The ruthlessly engrossing and beautifully rendered story of the Brodskys, a family of artists who realize, too late, one elemental truth: Creation’s necessary consequence is destruction.
Each member of the mercurial clan in Adam Mansbach’s bold new novel faces the impossible choice between the people they love and the art that sustains them. Tristan Brodsky, sprung from the asphalt of the depression-era Bronx, goes on to become one of the swaggering Jewish geniuses who remakes American culture while slowly suffocating his poet wife, who harbors secrets of her own. Nina Hricek, a driven young Czech photographer escapes from behind the Iron Curtain with a group of black musicians only to find herself trapped yet again, this time in a doomed love affair. And finally, Tris Freedman, grandson of Tristan and lover of Nina, a graffiti artist and unanchored revolutionary, cannibalizes his family history to feed his muse. In the end, their stories converge and the survival of each requires the sacrifice of another.
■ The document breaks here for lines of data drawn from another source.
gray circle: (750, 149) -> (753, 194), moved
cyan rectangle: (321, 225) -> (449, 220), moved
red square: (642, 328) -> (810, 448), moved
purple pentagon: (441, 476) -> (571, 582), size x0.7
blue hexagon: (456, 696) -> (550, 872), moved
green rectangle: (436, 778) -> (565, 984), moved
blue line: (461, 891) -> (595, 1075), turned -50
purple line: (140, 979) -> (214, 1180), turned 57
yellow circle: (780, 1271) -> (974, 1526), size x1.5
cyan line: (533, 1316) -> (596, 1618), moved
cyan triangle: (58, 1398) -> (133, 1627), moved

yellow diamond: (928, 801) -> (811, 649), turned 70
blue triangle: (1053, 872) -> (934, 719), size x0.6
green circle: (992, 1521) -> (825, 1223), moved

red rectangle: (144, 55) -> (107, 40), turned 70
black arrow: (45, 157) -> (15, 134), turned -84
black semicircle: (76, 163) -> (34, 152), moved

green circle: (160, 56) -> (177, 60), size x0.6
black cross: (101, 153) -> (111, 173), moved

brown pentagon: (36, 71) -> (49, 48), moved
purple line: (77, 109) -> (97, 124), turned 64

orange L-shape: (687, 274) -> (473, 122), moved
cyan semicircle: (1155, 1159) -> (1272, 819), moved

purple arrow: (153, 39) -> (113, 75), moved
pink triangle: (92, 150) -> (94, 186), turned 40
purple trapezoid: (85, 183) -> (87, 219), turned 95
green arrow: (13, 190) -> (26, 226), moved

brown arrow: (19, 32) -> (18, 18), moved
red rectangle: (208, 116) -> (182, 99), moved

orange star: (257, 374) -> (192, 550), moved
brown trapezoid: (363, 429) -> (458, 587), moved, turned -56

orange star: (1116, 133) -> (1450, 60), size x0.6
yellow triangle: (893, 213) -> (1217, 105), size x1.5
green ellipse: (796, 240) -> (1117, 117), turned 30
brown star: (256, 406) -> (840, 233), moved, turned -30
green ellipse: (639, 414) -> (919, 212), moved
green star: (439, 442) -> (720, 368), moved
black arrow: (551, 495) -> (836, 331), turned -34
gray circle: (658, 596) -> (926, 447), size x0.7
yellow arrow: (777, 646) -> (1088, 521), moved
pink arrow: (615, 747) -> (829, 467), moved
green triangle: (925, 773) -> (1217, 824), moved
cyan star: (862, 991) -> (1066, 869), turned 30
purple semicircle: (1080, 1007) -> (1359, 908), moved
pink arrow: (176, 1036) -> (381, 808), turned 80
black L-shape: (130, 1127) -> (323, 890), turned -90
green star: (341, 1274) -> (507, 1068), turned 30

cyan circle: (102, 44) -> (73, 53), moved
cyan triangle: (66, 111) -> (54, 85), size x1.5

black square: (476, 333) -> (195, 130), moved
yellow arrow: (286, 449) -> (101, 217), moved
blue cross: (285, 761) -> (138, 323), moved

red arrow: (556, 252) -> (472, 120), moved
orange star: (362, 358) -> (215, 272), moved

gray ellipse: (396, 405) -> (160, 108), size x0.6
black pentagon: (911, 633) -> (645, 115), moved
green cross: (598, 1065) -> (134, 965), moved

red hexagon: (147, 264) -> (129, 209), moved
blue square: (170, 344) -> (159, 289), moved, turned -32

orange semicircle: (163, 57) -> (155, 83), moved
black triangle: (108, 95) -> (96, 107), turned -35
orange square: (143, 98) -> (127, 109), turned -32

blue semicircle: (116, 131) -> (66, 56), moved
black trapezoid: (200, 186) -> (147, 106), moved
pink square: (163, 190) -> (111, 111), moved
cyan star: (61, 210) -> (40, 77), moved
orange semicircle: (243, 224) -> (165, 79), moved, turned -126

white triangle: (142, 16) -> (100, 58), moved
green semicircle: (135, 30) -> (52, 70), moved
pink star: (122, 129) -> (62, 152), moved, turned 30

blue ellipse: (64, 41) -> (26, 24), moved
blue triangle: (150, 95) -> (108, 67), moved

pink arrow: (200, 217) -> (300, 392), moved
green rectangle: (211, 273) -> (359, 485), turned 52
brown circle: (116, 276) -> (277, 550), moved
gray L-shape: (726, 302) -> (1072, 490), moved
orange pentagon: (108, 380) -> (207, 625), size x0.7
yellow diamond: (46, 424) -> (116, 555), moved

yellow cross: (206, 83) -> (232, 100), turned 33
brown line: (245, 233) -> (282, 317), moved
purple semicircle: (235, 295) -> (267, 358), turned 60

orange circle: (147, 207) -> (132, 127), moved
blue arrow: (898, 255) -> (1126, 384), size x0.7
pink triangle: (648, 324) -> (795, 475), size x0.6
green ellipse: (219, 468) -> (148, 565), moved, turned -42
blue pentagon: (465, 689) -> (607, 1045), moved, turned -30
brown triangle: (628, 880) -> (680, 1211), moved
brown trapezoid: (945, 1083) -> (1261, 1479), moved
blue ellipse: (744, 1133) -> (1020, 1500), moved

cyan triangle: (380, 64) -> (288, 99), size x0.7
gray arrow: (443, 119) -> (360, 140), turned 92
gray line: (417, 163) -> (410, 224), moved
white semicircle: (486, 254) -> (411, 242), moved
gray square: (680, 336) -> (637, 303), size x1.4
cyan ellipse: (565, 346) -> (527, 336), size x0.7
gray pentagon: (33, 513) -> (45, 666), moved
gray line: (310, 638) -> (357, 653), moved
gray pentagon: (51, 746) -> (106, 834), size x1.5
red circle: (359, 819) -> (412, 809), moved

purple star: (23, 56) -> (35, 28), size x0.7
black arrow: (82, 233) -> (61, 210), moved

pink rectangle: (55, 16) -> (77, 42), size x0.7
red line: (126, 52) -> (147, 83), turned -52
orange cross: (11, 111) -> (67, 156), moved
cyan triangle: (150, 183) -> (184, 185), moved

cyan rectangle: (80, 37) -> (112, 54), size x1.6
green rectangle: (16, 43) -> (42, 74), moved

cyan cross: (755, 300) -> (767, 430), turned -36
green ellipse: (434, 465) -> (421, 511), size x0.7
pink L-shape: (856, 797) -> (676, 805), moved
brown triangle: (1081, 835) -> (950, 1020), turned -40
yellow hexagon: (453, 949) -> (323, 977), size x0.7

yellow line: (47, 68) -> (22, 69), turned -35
The End of the Jews offers all the rewards of the traditional family epic, but Mansbach’s irreverent wit and rich, kinetic prose shed new light on the genre. It runs on its own chronometer, somersaulting gracefully through time and space, interweaving the tales of these three protagonists who, separated by generation and geography, are leading parallel lives.
…smart and cynical …Mansbach narrates in a syncopated style, moving back and forth among Tristan, Nina and Tris until the three stories finally merge at the novel's conclusion. His writing is adjective-happy and sometimes ungainly, but it charms with an almost goofy persistence.